THR-149 is a potent plasma kallikrein inhibitor being developed as a potential new standard of care for the 40-50% of DME patients showing suboptimal response to anti-VEGF therapy. High-level Month 3 data from Part A of the KALAHARI trial was first presented in October 2021 and demonstrated that in the 8 patients who received the highest dose of THR-149, a mean BCVA gain of 6.1 letters at Month 3, the primary endpoint, was observed.
The new data reviewed today is a post-hoc analysis of an OCT (Optical Coherence Tomography) biomarker assessment, which was performed by the masked central reading center. The masked reading center identified two subjects with abnormalities at baseline, which could impact responsiveness to treatment. Excluding these two subjects resulted in an improvement in mean BCVA of 9.3 letters at Month 3 that was sustained until Month 6, the end of the trial. The six-month data also demonstrated THR-149’s attractive safety profile and its ability to stabilize the Central Subfield Thickness (CST).
“The data presented today continues to highlight THR-149’s compelling safety and efficacy profile in patients with diabetic macular edema,” commented Arshad M. Khanani, M.D., M.A., Director of Clinical Research at Sierra Eye Associates, Reno, Nevada, US. “For patients who are suboptimal responders to standard of care anti-VEGF therapy, the post-hoc analysis of the high-dose cohort in the KALAHARI trial showed encouraging gains in BCVA with over 80% of patients gaining at least 5 letters and 50% of patients gaining at least 10 letters four months after the last THR-149 injection. In addition, CST was stable up to Month 6. These results demonstrate the potential of THR-149 to make a meaningful difference to this patient population, which if left untreated would be expected to experience a further deterioration in their vision.”
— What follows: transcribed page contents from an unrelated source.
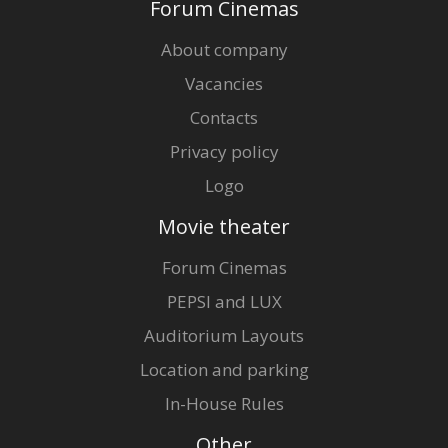
Forum Cinemas
About company
Vacancies
Contacts
Privacy policy
Logo
Movie theater
Forum Cinemas
PEPSI and LUX
Auditorium Layouts
Location and parking
In-House Rules
Other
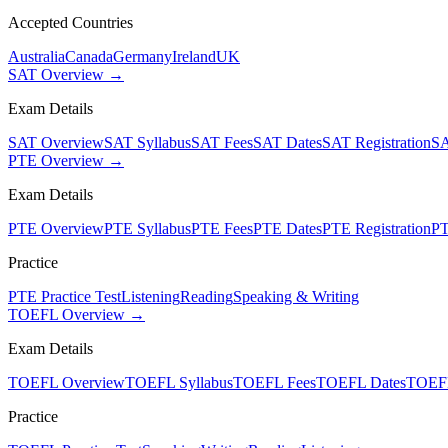
Accepted Countries
Australia
Canada
Germany
Ireland
UK
SAT Overview →
Exam Details
SAT Overview
SAT Syllabus
SAT Fees
SAT Dates
SAT Registration
SA
PTE Overview →
Exam Details
PTE Overview
PTE Syllabus
PTE Fees
PTE Dates
PTE Registration
PT
Practice
PTE Practice Test
Listening
Reading
Speaking & Writing
TOEFL Overview →
Exam Details
TOEFL Overview
TOEFL Syllabus
TOEFL Fees
TOEFL Dates
TOEFL
Practice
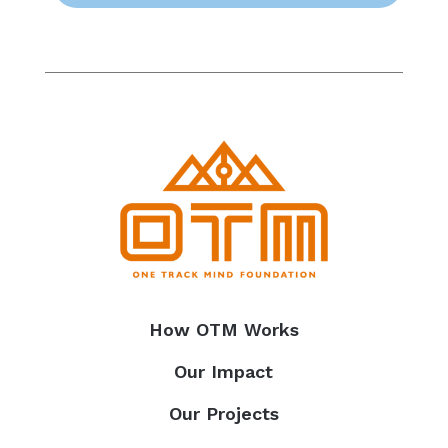
How OTM Works
Our Impact
Our Projects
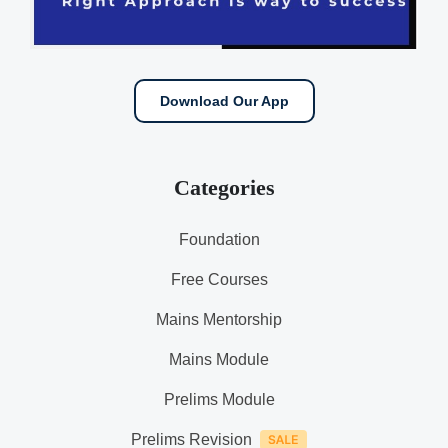
Download Our App
Categories
Foundation
Free Courses
Mains Mentorship
Mains Module
Prelims Module
Prelims Revision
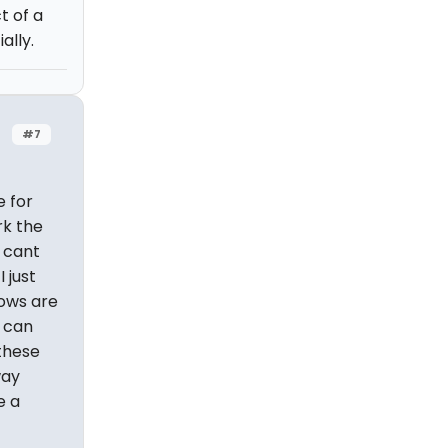
t of a
ally.
#7
e for
rk the
I cant
 just
hows are
g can
 these
way
e a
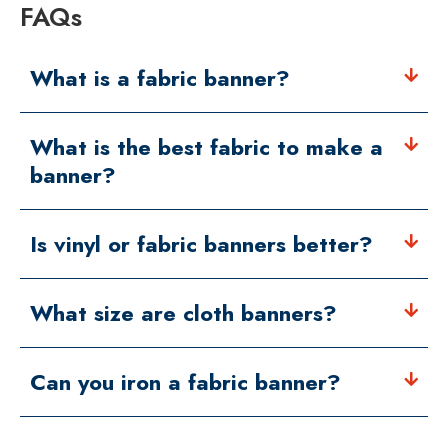
FAQs
What is a fabric banner?
What is the best fabric to make a
banner?
Is vinyl or fabric banners better?
What size are cloth banners?
Can you iron a fabric banner?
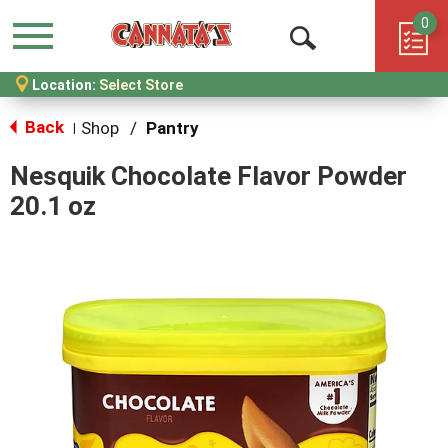
0
Menu
Open
Location:
Select Store
Search
Back
Shop
/
Pantry
|
Nesquik Chocolate Flavor Powder
20.1 oz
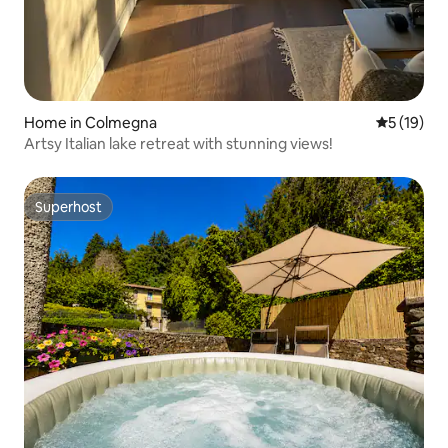
Home in Colmegna
5 out of 5
5 (19)
Artsy Italian lake retreat with stunning views!
Superhost
Superhost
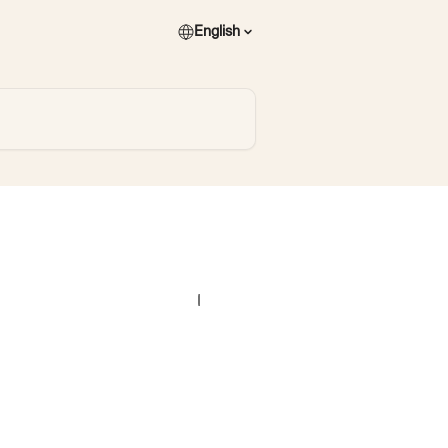
English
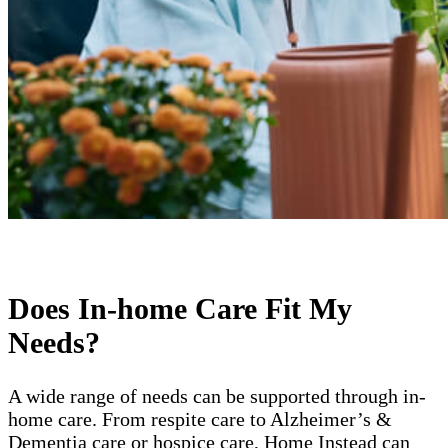
Does In-home Care Fit My
Needs?
A wide range of needs can be supported through in-
home care. From respite care to Alzheimer’s &
Dementia care or hospice care, Home Instead can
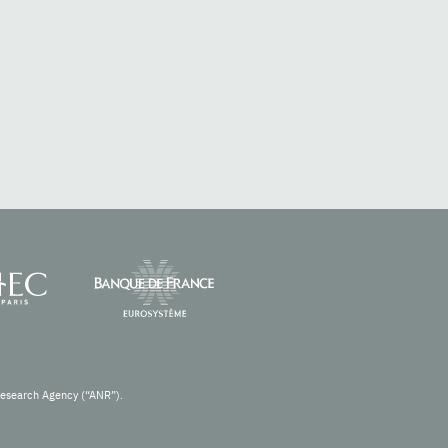
Research Agency (“ANR”).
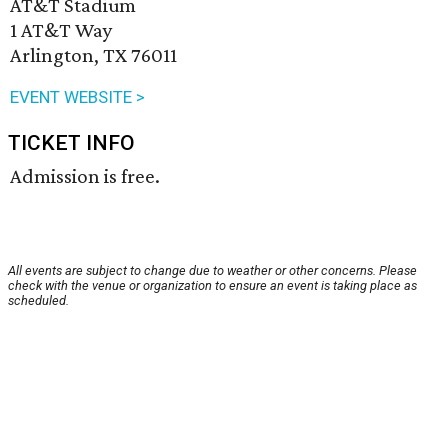
AT&T Stadium
1 AT&T Way
Arlington, TX 76011
EVENT WEBSITE >
TICKET INFO
Admission is free.
All events are subject to change due to weather or other concerns. Please
check with the venue or organization to ensure an event is taking place as
scheduled.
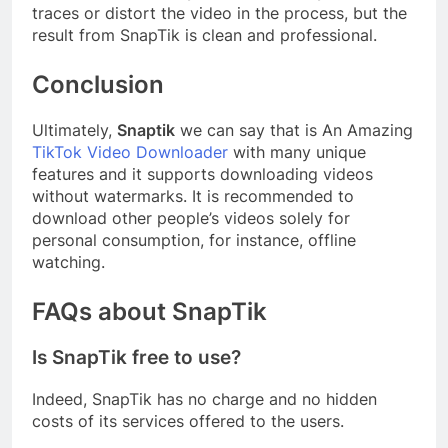
traces or distort the video in the process, but the
result from SnapTik is clean and professional.
Conclusion
Ultimately,
Snaptik
we can say that is An Amazing
TikTok Video Downloader
with many unique
features and it supports downloading videos
without watermarks. It is recommended to
download other people’s videos solely for
personal consumption, for instance, offline
watching.
FAQs about SnapTik
Is SnapTik free to use?
Indeed, SnapTik has no charge and no hidden
costs of its services offered to the users.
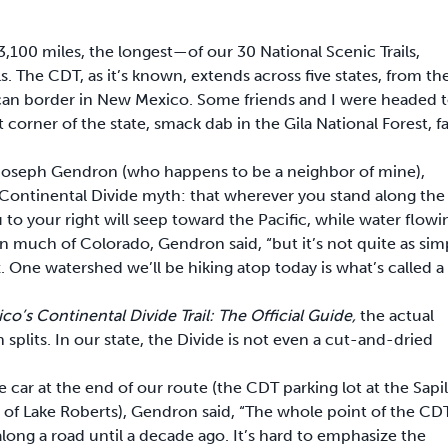
3,100 miles, the longest—of our 30 National Scenic Trails,
. The CDT, as it’s known, extends across five states, from th
ican border in New Mexico. Some friends and I were headed 
t corner of the state, smack dab in the Gila National Forest, fa
 Joseph Gendron (who happens to be a neighbor of mine),
 Continental Divide myth: that wherever you stand along the
 to your right will seep toward the Pacific, while water flowi
e in much of Colorado, Gendron said, “but it’s not quite as sim
One watershed we’ll be hiking atop today is what’s called a
o’s Continental Divide Trail: The Official Guide,
the actual
splits. In our state, the Divide is not even a cut-and-dried
 car at the end of our route (the CDT parking lot at the Sapil
of Lake Roberts), Gendron said, “The whole point of the CDT
 along a road until a decade ago. It’s hard to emphasize the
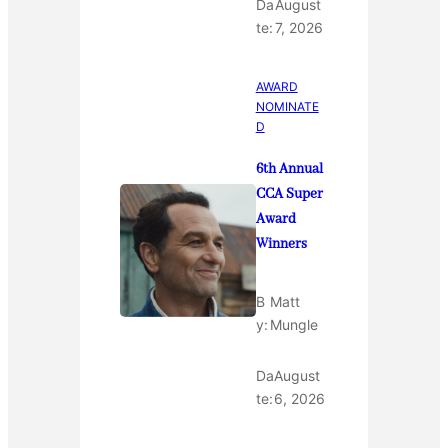
Da
August
te:
7, 2026
AWARD
NOMINATE
D
6th Annual
CCA Super
Award
Winners
B
Matt
y:
Mungle
Da
August
te:
6, 2026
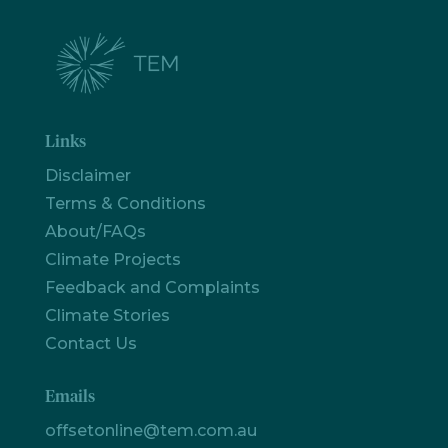
Links
Disclaimer
Terms & Conditions
About/FAQs
Climate Projects
Feedback and Complaints
Climate Stories
Contact Us
Emails
offsetonline@tem.com.au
Based on Month 3 Part A data, the high dose of THR-149 was selected for Part B of the KALAHARI study to compare vs. aflibercept for the treatment of DME. The learnings from the Part A data presented today have already been incorporated into Part B through an amended study design, which has been approved by the US IRB. The approved protocol amendment optimizes the inclusion and exclusion criteria for Part B and eliminates subjects with potential baseline abnormalities, to further increase the potential for response to treatment. Part B of the trial is currently enrolling with topline data expected mid-2023.
Tom Graney, CFA, Chief Executive Officer of Oxurion, said, “The data Dr. Khanani presented improves our understanding of which patients are most likely to respond to treatment and underscores the potential of THR-149 to address the significant unmet need in patients that experience a suboptimal response to anti-VEGFs and currently lack adequate treatment options. We believe these changes will maximize our ability to achieve a successful trial outcome to the benefit of patients while preserving the positive attributes of the initial trial design and maintaining our timelines.”
Part B of the KALAHARI trial is ongoing, assessing three monthly injections of THR-149, compared to three monthly injections of aflibercept, up to Month 3. As from Month 3, the safety and efficacy of a switched fourth injection (THR-149 to aflibercept or aflibercept to THR-149) will be evaluated in about half of the subjects whereas in the other half of the subjects the durability of three monthly injections (THR-149 or aflibercept) will be assessed through a single sham injection. The trial is planned to randomize approximately 108 subjects in Part B and the primary endpoint remains the mean change in BCVA letter score from baseline, at Month 3.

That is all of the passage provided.